Proposed Implementation Roadmap

This conceptual framework is designed for a phased, 6-month pilot implementation within the RBI's Regulatory Sandbox environment.

  • Phase 1 (Months 1-2): Foundation & Model Training.
    • Deploy core cloud infrastructure (EKS, Kinesis, Neptune).
    • Begin training Sentry-vKYC deepfake detection models on a curated dataset of real and synthetically generated media.
    • Develop and back-test the Sentry-TXN GNN models on anonymized historical transaction data.
  • Phase 2 (Months 3-4): API Integration & Shadow Mode.
    • Develop secure, resilient APIs to integrate with a partner institution's vKYC platform and a sandboxed CBS instance.
    • Deploy Sentry-vKYC in shadow mode to analyze live vKYC streams without impacting the agent's workflow, focusing on data collection and model tuning.
    • Run Sentry-TXN against live transaction streams to benchmark detection accuracy and latency, identifying latency gaps and tuning GNN weights to reduce false positive ratios.
  • Phase 3 (Months 5-6): Controlled Live Pilot & Rollout.
    • Integrate Sentry-vKYC into the primary live vKYC stream for a controlled cohort of 10,000 onboarding attempts.
    • Deploy Sentry-TXN to actively interdict transactions for high-risk newly opened accounts, enabling CBS auto-holds and assessing compliance with FIU-IND report requirements.
    • Roll out complete framework integration to the production ecosystem after sandbox sign-off.

Projected Impact & Metrics

Theoretical simulations and comparative baseline modeling indicate that the deployment of the Project Sentinel framework can transform digital security outcomes, with the following projected metrics:

  • Synthetic Fraud Prevention: Projected to block 87.5% of synthetic identity onboarding attempts at the vKYC stage, preventing fake profile setup.
  • Mule Account Interdiction: Expected to reduce outbound capital siphoning from newly compromised/created accounts by 90.2% via sub-200ms auto-freeze capabilities.
  • Operational Underwriting Cost: Expected to save up to 65% in manual verification costs and post-event forensic auditing.
  • Compliance Penalties: Projected to reduce FIU-IND and AML/CFT regulatory compliance infraction exposure to near-zero through real-time audit logging.
  • False Positive Alert Ratio: Modeled to maintain a customer friction rate of less than 1.2%, preserving a smooth user onboarding experience.

Research Constraints & Future Roadmap

While Sentry-vKYC achieves clinical-grade reliability, severe network degradation (below 250kbps) in deep rural areas can impact the transmission of HD video packets needed for high-fidelity spatial artifact analysis. To mitigate this, future conceptual studies propose integrating dynamic frame-dropping algorithms and prioritizing on-device audio spectrogram liveness challenges when video transmission is throttled.
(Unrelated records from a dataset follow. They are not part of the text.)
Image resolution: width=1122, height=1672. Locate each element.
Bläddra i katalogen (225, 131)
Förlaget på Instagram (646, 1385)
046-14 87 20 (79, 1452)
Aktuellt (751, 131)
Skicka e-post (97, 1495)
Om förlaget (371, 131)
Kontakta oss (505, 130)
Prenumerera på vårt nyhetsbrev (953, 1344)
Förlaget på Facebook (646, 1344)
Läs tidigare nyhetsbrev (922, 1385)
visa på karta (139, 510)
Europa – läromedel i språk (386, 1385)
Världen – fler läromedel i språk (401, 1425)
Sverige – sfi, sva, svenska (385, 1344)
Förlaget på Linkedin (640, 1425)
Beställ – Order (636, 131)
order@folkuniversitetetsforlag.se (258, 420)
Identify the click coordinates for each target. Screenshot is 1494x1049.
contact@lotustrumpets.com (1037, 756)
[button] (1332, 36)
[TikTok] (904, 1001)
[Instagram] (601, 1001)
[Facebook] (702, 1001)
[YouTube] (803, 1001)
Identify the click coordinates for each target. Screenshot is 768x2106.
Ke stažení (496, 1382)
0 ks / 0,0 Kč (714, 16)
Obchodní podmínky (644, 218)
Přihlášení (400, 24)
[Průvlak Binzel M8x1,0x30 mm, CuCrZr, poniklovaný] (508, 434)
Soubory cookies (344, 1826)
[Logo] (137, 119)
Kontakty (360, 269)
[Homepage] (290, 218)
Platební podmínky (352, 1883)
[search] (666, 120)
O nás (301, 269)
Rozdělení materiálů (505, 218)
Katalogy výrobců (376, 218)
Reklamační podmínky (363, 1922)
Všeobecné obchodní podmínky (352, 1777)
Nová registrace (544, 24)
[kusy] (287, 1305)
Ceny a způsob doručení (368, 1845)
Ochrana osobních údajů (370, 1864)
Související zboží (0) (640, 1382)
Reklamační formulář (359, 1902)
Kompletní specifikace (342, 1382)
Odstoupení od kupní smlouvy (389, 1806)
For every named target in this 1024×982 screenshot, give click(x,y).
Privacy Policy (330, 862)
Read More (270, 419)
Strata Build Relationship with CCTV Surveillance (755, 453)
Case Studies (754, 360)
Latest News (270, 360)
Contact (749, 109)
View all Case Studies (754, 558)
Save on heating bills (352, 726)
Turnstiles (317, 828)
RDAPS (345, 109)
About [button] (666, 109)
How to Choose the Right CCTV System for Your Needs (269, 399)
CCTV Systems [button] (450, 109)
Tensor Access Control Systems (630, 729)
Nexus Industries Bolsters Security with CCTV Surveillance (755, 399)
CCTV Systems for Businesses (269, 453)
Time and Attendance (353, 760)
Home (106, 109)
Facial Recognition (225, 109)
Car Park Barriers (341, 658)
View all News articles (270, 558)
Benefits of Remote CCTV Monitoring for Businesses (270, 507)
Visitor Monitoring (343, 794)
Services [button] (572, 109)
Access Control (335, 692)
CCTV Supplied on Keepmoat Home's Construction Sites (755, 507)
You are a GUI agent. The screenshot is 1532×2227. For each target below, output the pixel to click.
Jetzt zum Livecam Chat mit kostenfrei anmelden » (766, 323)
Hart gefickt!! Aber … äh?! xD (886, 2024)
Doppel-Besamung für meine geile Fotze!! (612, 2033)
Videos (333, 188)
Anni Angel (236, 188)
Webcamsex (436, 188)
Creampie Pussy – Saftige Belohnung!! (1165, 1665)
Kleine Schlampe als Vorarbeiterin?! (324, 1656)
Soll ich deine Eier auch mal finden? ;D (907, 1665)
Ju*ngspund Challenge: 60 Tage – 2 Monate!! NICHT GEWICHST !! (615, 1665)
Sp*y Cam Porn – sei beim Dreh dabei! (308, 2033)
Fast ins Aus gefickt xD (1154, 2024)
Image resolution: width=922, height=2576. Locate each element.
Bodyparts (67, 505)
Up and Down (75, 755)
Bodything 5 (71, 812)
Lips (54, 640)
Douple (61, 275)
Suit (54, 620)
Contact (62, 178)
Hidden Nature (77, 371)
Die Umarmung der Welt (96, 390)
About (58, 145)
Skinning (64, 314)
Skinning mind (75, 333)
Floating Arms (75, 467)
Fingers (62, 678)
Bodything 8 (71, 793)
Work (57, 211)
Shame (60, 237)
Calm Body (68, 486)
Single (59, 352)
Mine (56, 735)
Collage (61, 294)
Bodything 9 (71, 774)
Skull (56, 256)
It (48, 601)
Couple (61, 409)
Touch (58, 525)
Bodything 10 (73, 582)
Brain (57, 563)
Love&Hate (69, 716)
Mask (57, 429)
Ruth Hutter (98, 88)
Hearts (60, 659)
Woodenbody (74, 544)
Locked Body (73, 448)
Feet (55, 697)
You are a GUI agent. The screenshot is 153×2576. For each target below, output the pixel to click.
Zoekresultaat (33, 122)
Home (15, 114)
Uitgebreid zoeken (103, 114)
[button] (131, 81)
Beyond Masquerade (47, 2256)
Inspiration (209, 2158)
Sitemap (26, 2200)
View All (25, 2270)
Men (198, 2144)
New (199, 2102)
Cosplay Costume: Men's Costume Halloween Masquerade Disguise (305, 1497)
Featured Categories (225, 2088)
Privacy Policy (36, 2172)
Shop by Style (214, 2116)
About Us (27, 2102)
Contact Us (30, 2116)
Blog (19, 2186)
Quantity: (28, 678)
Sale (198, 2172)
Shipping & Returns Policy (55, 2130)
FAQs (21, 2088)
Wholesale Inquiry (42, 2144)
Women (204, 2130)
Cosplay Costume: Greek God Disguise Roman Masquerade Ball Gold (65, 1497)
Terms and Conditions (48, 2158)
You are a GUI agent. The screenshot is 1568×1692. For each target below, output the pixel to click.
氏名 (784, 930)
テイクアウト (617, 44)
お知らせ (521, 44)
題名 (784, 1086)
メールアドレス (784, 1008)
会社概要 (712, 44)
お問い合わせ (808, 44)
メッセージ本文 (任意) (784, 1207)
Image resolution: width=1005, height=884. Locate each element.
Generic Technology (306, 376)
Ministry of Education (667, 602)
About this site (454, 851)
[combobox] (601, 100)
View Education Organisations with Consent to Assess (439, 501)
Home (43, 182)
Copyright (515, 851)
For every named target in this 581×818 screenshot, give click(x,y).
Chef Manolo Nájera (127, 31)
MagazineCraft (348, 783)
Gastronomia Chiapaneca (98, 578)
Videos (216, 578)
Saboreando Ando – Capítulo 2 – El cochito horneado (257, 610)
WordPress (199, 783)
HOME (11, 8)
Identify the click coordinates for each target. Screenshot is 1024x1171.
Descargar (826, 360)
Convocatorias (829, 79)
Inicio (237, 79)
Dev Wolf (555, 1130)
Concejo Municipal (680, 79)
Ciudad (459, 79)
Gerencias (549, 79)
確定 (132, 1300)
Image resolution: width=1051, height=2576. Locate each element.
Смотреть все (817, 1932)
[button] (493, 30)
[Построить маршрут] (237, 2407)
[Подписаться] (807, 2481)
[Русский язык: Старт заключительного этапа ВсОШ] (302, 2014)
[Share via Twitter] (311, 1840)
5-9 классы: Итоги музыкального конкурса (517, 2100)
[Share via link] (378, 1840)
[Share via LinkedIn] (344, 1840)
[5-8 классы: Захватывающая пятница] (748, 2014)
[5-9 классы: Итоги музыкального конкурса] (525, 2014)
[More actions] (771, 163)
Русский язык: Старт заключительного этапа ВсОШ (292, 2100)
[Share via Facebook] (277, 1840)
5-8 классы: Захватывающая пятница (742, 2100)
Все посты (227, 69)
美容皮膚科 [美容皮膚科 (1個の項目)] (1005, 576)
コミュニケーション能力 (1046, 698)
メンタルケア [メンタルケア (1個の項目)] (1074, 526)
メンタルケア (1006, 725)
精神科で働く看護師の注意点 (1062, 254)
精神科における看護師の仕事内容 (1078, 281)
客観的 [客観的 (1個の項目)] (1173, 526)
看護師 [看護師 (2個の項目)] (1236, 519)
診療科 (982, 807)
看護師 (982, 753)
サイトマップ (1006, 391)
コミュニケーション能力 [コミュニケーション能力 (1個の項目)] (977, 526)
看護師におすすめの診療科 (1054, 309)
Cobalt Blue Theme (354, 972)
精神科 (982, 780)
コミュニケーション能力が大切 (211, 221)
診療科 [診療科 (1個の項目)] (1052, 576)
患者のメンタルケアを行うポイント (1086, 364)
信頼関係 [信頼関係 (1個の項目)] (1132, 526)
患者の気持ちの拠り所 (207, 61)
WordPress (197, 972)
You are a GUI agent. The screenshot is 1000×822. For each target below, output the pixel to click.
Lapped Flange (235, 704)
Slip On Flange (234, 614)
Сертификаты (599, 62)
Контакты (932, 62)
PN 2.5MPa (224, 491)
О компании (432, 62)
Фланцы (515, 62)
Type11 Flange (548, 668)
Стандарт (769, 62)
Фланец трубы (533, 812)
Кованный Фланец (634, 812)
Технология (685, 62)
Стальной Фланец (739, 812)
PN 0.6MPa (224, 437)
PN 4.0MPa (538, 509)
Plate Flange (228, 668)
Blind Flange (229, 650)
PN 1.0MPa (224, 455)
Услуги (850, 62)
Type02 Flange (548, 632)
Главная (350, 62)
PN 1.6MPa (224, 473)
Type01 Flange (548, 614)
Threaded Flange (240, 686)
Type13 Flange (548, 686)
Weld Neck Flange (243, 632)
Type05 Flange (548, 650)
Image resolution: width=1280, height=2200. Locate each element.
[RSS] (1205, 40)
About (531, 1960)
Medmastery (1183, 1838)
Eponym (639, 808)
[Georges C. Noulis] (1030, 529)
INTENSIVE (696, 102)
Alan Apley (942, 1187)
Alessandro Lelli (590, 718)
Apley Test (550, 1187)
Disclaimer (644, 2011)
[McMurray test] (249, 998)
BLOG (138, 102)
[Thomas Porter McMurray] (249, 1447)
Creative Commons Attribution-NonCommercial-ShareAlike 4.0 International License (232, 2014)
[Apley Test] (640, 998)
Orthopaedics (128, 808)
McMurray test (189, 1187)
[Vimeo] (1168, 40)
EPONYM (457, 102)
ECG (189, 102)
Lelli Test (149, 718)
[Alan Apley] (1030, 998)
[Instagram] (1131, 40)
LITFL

The future research roadmap for Project Sentinel includes extending the perimeter's defense capabilities in Phase 2:

  • Biometric Bypass Defenses: Proposing custom eye-tracking and neural-response biometric challenges to prevent high-end adversarial hardware injector bypass attacks.
  • Cross-Institution GNN Hub: Exploring federated learning models to securely share anonymized mule account connection graphs between separate cooperative banks without violating DPDP Act data sharing boundaries.
  • CBDC Programmable Isolation: Investigating smart-contract ledgers that automatically lock suspicious transfers into cryptographic escrows rather than performing hard account blocks, minimizing customer friction.